The resistor produced as described above has a wavy shape in its longitudinal direction (second direction), and the resistor is coiled in a direction perpendicular to the longitudinal direction.

In the above embodiment, the resistor is fixed to the dorsiflexion of the insulating support of the electron gun in contact with the ceramic substrate side, so the above protrusion is not particularly provided on the ceramic cutting board side, but the resistor is When placing the gun on the electrode side, it is better to provide the above-mentioned unevenness on the ceramic substrate side as well.

In the embodiment described above, the resistor is formed on a rectangular thin ceramic substrate, but the present invention is not limited to this, and the resistor material may be spirally coated on an elongated cylindrical ceramic substrate. In this case, the insulating layer is divided into two parts with a concave and convex shape so as to completely surround the resistor.

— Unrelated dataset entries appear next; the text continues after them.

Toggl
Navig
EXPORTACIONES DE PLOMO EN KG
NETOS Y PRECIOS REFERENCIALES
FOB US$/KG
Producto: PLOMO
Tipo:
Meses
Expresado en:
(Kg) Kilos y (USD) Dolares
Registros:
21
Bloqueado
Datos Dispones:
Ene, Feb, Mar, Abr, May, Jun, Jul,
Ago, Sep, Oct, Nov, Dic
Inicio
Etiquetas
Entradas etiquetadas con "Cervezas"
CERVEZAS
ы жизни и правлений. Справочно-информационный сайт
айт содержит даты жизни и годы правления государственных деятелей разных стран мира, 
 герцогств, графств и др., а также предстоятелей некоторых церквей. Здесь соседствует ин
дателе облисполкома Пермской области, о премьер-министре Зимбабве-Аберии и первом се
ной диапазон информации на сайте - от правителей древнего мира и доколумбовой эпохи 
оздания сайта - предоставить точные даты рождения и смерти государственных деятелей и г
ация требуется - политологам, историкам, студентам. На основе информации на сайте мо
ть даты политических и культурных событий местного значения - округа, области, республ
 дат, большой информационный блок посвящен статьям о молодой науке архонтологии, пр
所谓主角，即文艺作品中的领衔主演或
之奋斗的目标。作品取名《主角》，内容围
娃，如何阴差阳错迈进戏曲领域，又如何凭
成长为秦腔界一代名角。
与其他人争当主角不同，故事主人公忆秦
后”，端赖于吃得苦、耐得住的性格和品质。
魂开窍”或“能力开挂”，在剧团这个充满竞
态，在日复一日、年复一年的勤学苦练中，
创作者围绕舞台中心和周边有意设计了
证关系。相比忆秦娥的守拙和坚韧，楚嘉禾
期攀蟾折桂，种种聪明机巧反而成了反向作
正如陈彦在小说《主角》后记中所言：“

Further, in the embodiment described above, a resistor was shown that was arranged near the electron gun and supplied the electrode potential of the electron gun as a divided voltage by the resistor, but the present invention is not limited to this.
It can also be applied to the resistor placed near the electron gun for reducing spark current as shown in the specification of No. 345.185, and it can also be applied to the resistor placed in the focus mask tube to supply a mask potential. It can also be applied to resistors.

〔Effect of the invention〕

As described above, in the resistor for built-in cathode ray tubes, creeping discharge can be prevented by forming the surface of the insulating layer in a concave and convex shape, and the resistor is highly reliable, with less sparks and no thermal breakdown. body! It can be realized.

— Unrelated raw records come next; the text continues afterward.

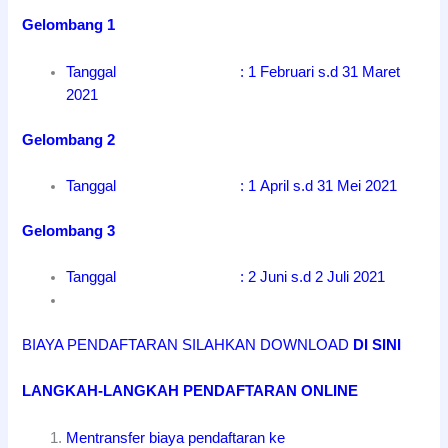
Gelombang 1
Tanggal : 1 Februari s.d 31 Maret
2021
Gelombang 2
Tanggal : 1 April s.d 31 Mei 2021
Gelombang 3
Tanggal : 2 Juni s.d 2 Juli 2021
BIAYA PENDAFTARAN SILAHKAN DOWNLOAD
DI SINI
LANGKAH-LANGKAH PENDAFTARAN ONLINE
Mentransfer biaya pendaftaran ke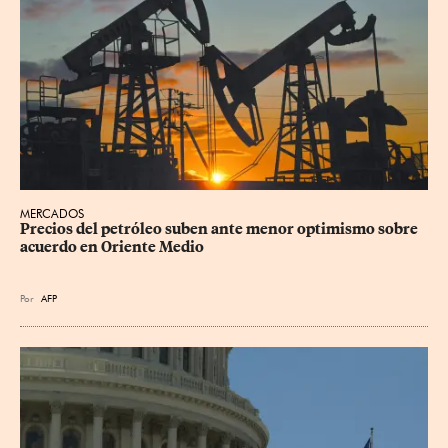
MERCADOS
Precios del petróleo suben ante menor optimismo sobre 
acuerdo en Oriente Medio
Por
AFP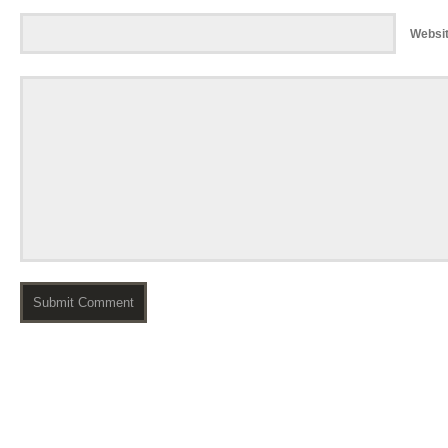
Websi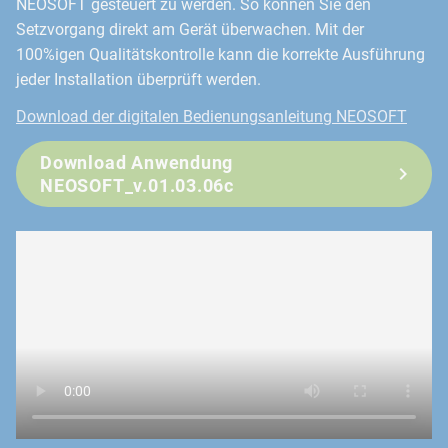
NEOSOFT gesteuert zu werden. So können Sie den
Setzvorgang direkt am Gerät überwachen. Mit der
100%igen Qualitätskontrolle kann die korrekte Ausführung
jeder Installation überprüft werden.
Download der digitalen Bedienungsanleitung NEOSOFT
Download Anwendung
NEOSOFT_v.01.03.06c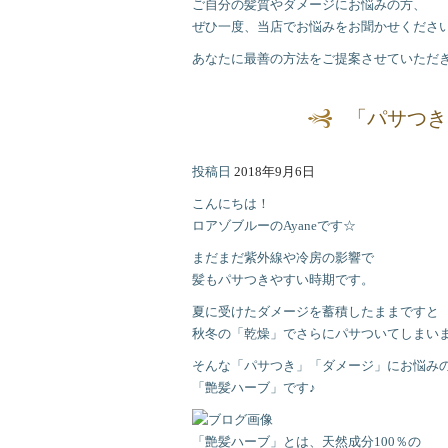
ご自分の髪質やダメージにお悩みの方、
ぜひ一度、当店でお悩みをお聞かせくださ
あなたに最善の方法をご提案させていただ
「パサつき
投稿日
2018年9月6日
こんにちは！
ロアゾブルーのAyaneです☆
まだまだ紫外線や冷房の影響で
髪もパサつきやすい時期です。
夏に受けたダメージを蓄積したままですと
秋冬の「乾燥」でさらにパサついてしまいます(
そんな「パサつき」「ダメージ」にお悩み
「艶髪ハーブ」です♪
「艶髪ハーブ」とは、天然成分100％の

[Brief explanation of drawings]

FIG. 1 is a perspective view of a resistor according to an embodiment of the present invention, and FIG.
Part of the diagram! Cut 78: @ Recovery, Figure 3 is a schematic diagram of an electron gun incorporating the resistor of the present invention, and Figure 4 is an electrical circuit diagram of the resistor. Agent Patent attorney Nori Haruka Chika (and 1 other person) Figure 2 Figure 3

Claims (1)

[Claims] A cathode ray tube built-in resistor comprising a resistive material having a predetermined length and an insulating layer covering the resistive material, wherein the surface of the insulating layer is formed into an uneven shape. Built-in resistor.